My 20 week scan is early January, and my mum wants to tell family at Christmas (I won't be there, too far to travel) and originally I was fine with it but now I'm thinking I should ask her to wait until 20 weeks because what if she tells everyone and then something has happened. Or is it worth getting a scan done at 16 weeks just to check? Or would it just be a waste of money and chances are everything will be fine if I haven't had any obvious signs/symptoms of a miscarriage?

OP posts:
Batbatbatty · 29/11/2022 18:31

Hi OP, this might help:

datayze.com/miscarriage-reassurer

theotherfossilsister · 29/11/2022 18:39

It's rarer by far. I spent my pregnancy obsessed with miscarriage and really regret it. It's so hard to get over though. So hard

pippabg · 30/11/2022 20:19

@Batbatbatty thanks so much for sharing the site, feels like it was made for me and my anxiety!

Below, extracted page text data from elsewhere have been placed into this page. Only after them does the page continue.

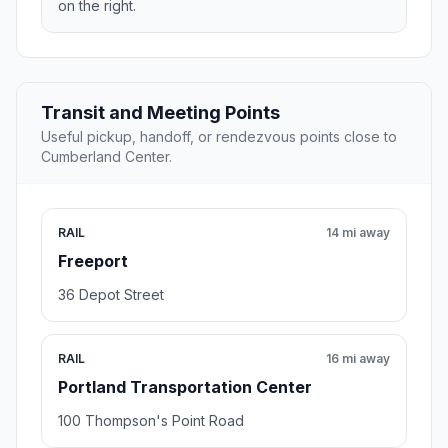
on the right.
Transit and Meeting Points
Useful pickup, handoff, or rendezvous points close to
Cumberland Center.
RAIL
14 mi away
Freeport
36 Depot Street
RAIL
16 mi away
Portland Transportation Center
100 Thompson's Point Road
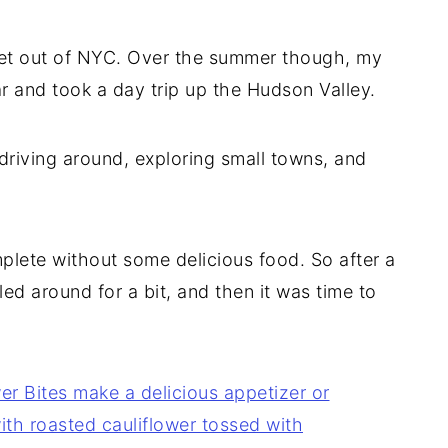
e get out of NYC. Over the summer though, my
r and took a day trip up the Hudson Valley.
driving around, exploring small towns, and
plete without some delicious food. So after a
ed around for a bit, and then it was time to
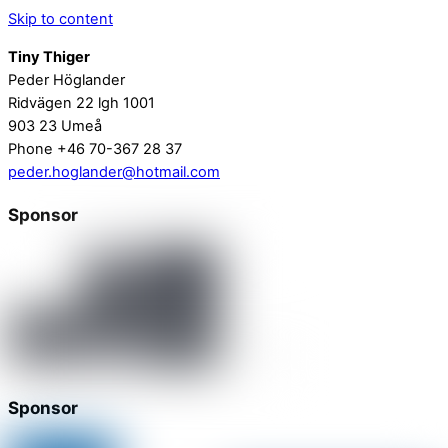
Skip to content
Tiny Thiger
Peder Höglander
Ridvägen 22 lgh 1001
903 23 Umeå
Phone +46 70-367 28 37
peder.hoglander@hotmail.com
Sponsor
Sponsor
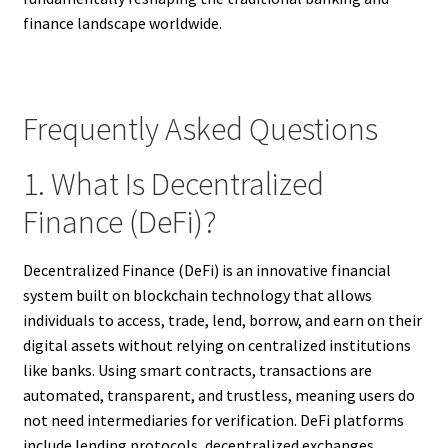
finance landscape worldwide.
Frequently Asked Questions
1. What Is Decentralized
Finance (DeFi)?
Decentralized Finance (DeFi) is an innovative financial
system built on blockchain technology that allows
individuals to access, trade, lend, borrow, and earn on their
digital assets without relying on centralized institutions
like banks. Using smart contracts, transactions are
automated, transparent, and trustless, meaning users do
not need intermediaries for verification. DeFi platforms
include lending protocols, decentralized exchanges,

I've just reached 12 weeks and getting increasingly anxious about second trimester loss. I've done a lot of searching online with estimates ranging from 1-5% change of having a miscarriage, so that's 95-99% chance of being fine. Most estimates seem to be 98% and that's what I keep telling myself.

So, it's very statistically unlikely you'll miscarry; however numerically there is still a lot of people who do miscarry, even if it a small proportion, because lots of people get pregnant.

I'm a little bit nerdy, so I did some calculations even before this post to try and understand why it's uncommon but it seems to happen to a lot of people. In 2020, there were apparently 817, 000 conceptions, about 20% may sadly have an early loss, bringing it to 653, 000. So 2% of that is just over 13 000, who theoretically might have a second trimester loss.

Sadly second trimester happens to a lot of women, but it's a very small proportion of total pregnancies - 640,000 are delivered! So I try to focus on the big numbers and hope and pray I'm in that category!